Redirecting Windows Authentication to a custom 401 page

Question

We are converting some of our web applications that used to run under forms authentication, to now run as windows authentication. I want to recreate the page security that forms authentication had with minimum modification to the actual pages. I was able to recreate the effect I want, with a simplified web app. I am running the app on Server 2008 R2 integrated pipeline IIS 7.5.

I created a simple 3 page app using windows authentication. The three pages are:

• Openpage.aspx, that is open to any authenticated user
• Blockedpage.aspx that is blocked to all users (symbolic of a directory or page that would be blocked to a subset of users based on user role)
• ErrorPage.aspx,if blockedpage.aspx is accessed (and rejected) the application should forward to ErrorPage.aspx where the user gets generic information about the application.

The Web.Config for the app:

<configuration>
    <system.web>
        <compilation debug="true" targetFramework="4.0" />
      <authentication mode="Windows"/>
      <authorization>
        <deny users="?" />
        <allow users="*" />
      </authorization>
    </system.web>
  <location path="blockedpage.aspx">
    <system.web>
      <authorization>
        <deny users="*"/>
      </authorization>
    </system.web>
  </location>
  <system.webServer>
   <httpErrors errorMode="Custom" >
      <remove statusCode="401" subStatusCode="-1" />
      <error statusCode="401" path="/development/simplesecurityapp/errorpage.aspx" responseMode="ExecuteURL" />
    </httpErrors>

    <validation validateIntegratedModeConfiguration="false" />
    <defaultDocument>
      <files>
        <clear />
        <add value="openpage.aspx" />
      </files>
    </defaultDocument>
  </system.webServer>

</configuration>

(If I don’t attempt to redirect the 401 errors at the asp.net level, I just get the standard “not authorized message” which is not the effect I want to give my users.)

However, I am getting an error that I don’t understand – every time the server resets, the app stops working. IIS simply returns 401 errors until the browser pops up a manual log-in control, which cannot be satisfied. (I never want my users to be presented with the browser log-in prompt)

However, if I replace the httperrors section once the application is set up (either by editing the web config, or updating it with the server GUI) removing the section, accessing the page, and then adding the section back, the application starts to work as expected, and continues to until the server is rebooted, at which time it starts giving users the manual login pop-up again, which they cannot resolve.

1) Is this the correct way to secure an app with windows authentication (is there a better way to configure a directory inaccessible like in forms, yet still supply a custom error page?)

2) Is this an effect of the integrated pipeline and why is it working this way?

Answer 1

You're trying to provide content over a transport error message.
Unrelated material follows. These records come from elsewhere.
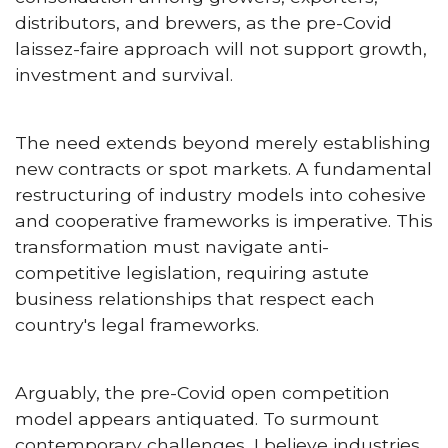
distributors, and brewers, as the pre-Covid
laissez-faire approach will not support growth,
investment and survival.
The need extends beyond merely establishing
new contracts or spot markets. A fundamental
restructuring of industry models into cohesive
and cooperative frameworks is imperative. This
transformation must navigate anti-
competitive legislation, requiring astute
business relationships that respect each
country's legal frameworks.
Arguably, the pre-Covid open competition
model appears antiquated. To surmount
contemporary challenges, I believe industries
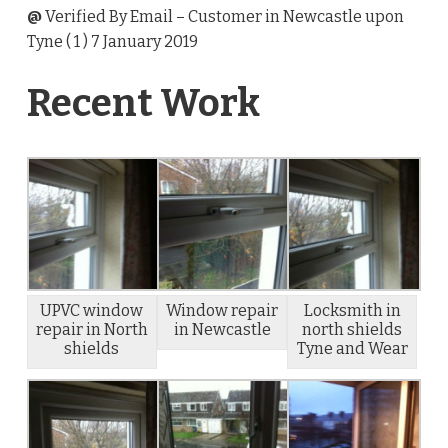
@
Verified By Email
– Customer in Newcastle upon
Tyne (
1
) 7 January 2019
Recent Work
UPVC window
Window repair
Locksmith in
repair in North
in Newcastle
north shields
shields
Tyne and Wear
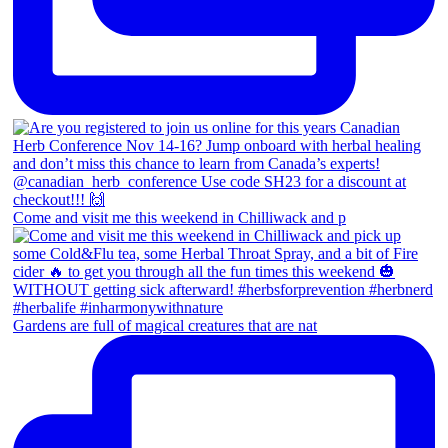
Come and visit me this weekend in Chilliwack and p
Gardens are full of magical creatures that are nat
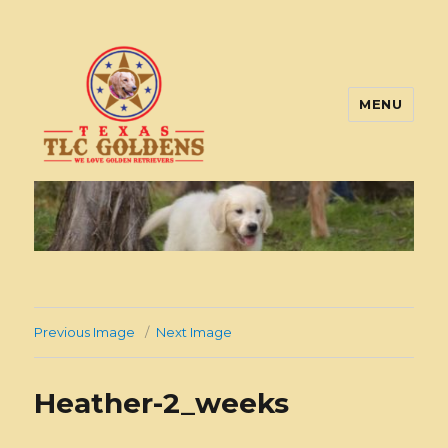
MENU
Texas TLC Goldens
Previous Image
Next Image
Heather-2_weeks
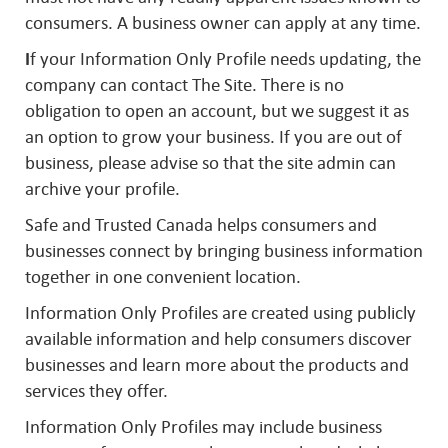
consumers. A business owner can apply at any time.
I
f your Information Only Profile needs updating, the
company can contact The Site. There is no
obligation to open an account, but we suggest it as
an option to grow your business. If you are out of
business, please advise so that the site admin can
archive your profile.
Safe and Trusted Canada helps consumers and
businesses connect by bringing business information
together in one convenient location.
Information Only Profiles are created using publicly
available information and help consumers discover
businesses and learn more about the products and
services they offer.
Information Only Profiles may include business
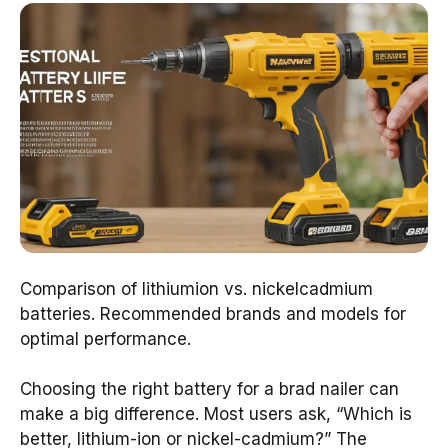
Comparison of lithiumion vs. nickelcadmium
batteries. Recommended brands and models for
optimal performance.
Choosing the right battery for a brad nailer can
make a big difference. Most users ask, “Which is
better, lithium-ion or nickel-cadmium?” The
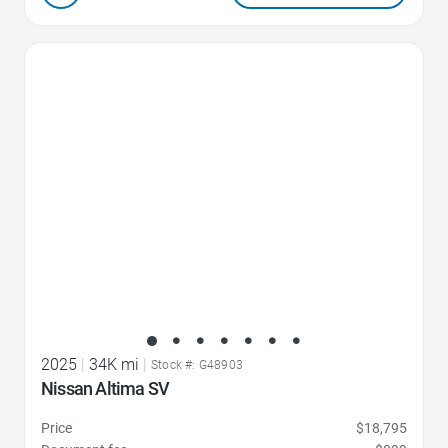
Favorite Icon
2025
|
34K mi
|
Stock #: G48903
Nissan Altima SV
Price
$18,795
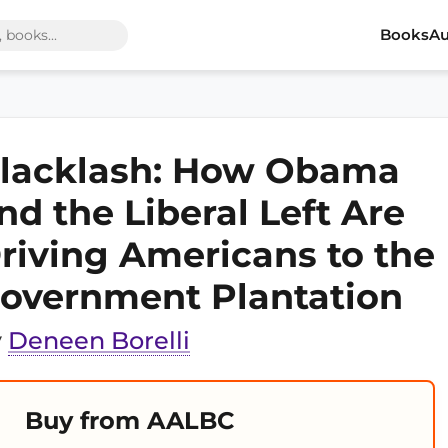
Books
Au
lacklash: How Obama
nd the Liberal Left Are
riving Americans to the
overnment Plantation
y
Deneen Borelli
Buy from AALBC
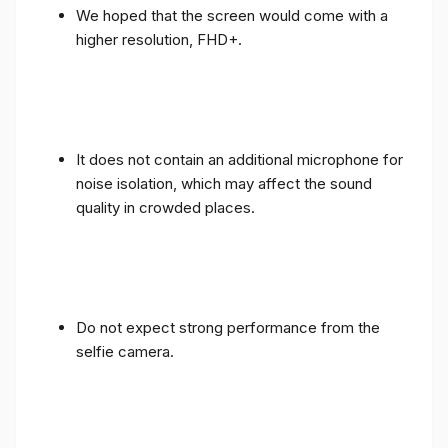
We hoped that the screen would come with a
higher resolution, FHD+.
It does not contain an additional microphone for
noise isolation, which may affect the sound
quality in crowded places.
Do not expect strong performance from the
selfie camera.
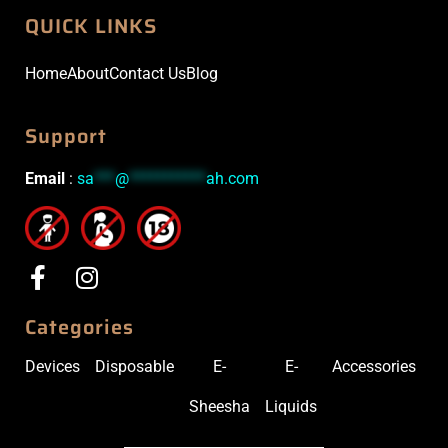
QUICK LINKS
Home
About
Contact Us
Blog
Support
Email
:
sa
***
@
***********
ah.com
Categories
Devices
Disposable
E-
E-
Accessories
Sheesha
Liquids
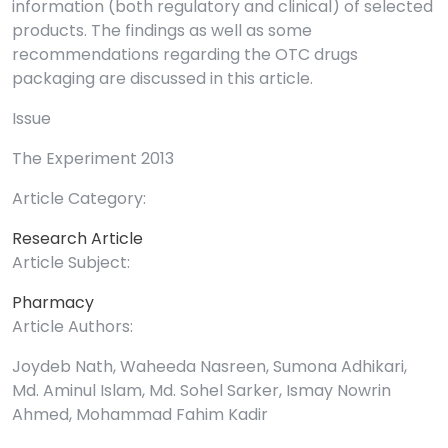
information (both regulatory and clinical) of selected
products. The findings as well as some
recommendations regarding the OTC drugs
packaging are discussed in this article.
Issue
The Experiment 2013
Article Category:
Research Article
Article Subject:
Pharmacy
Article Authors:
Joydeb Nath, Waheeda Nasreen, Sumona Adhikari,
Md. Aminul Islam, Md. Sohel Sarker, Ismay Nowrin
Ahmed, Mohammad Fahim Kadir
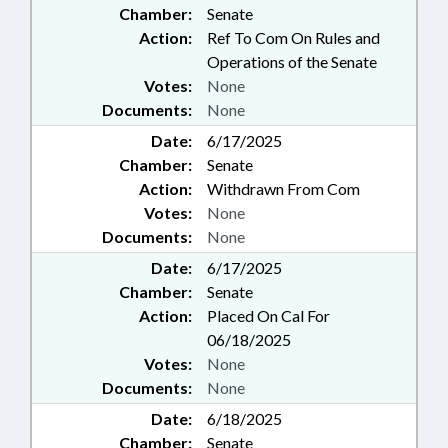
Chamber:
Senate
Action:
Ref To Com On Rules and
Operations of the Senate
Votes:
None
Documents:
None
Date:
6/17/2025
Chamber:
Senate
Action:
Withdrawn From Com
Votes:
None
Documents:
None
Date:
6/17/2025
Chamber:
Senate
Action:
Placed On Cal For
06/18/2025
Votes:
None
Documents:
None
Date:
6/18/2025
Chamber:
Senate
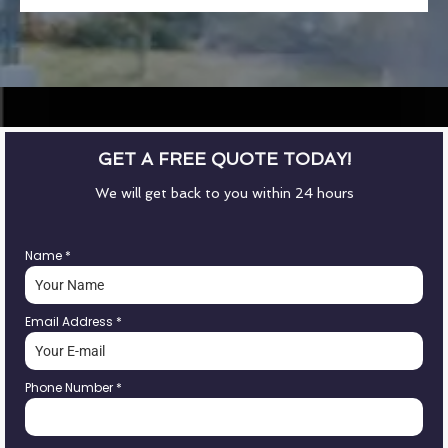
GET A FREE QUOTE TODAY!
We will get back to you within 24 hours
Name
*
Email Address
*
Phone Number
*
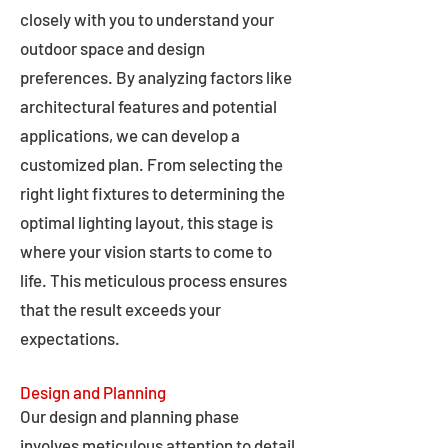
closely with you to understand your
outdoor space and design
preferences. By analyzing factors like
architectural features and potential
applications, we can develop a
customized plan. From selecting the
right light fixtures to determining the
optimal lighting layout, this stage is
where your vision starts to come to
life. This meticulous process ensures
that the result exceeds your
expectations.
Design and Planning
Our design and planning phase
involves meticulous attention to detail,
Forms allows you to do this because it's composed of layer 7 stuff, like 302s and 200s. 401s are interpreted by the client browser as "the server didn't like my credentials, so raise a dialog box to ask for new ones".

An authenticated page produces at least 1 401 in order to become authenticated; that you're overloading the "error" for something else is probably the root of the problem.

I'm not sure there's an elegant way of doing what you want.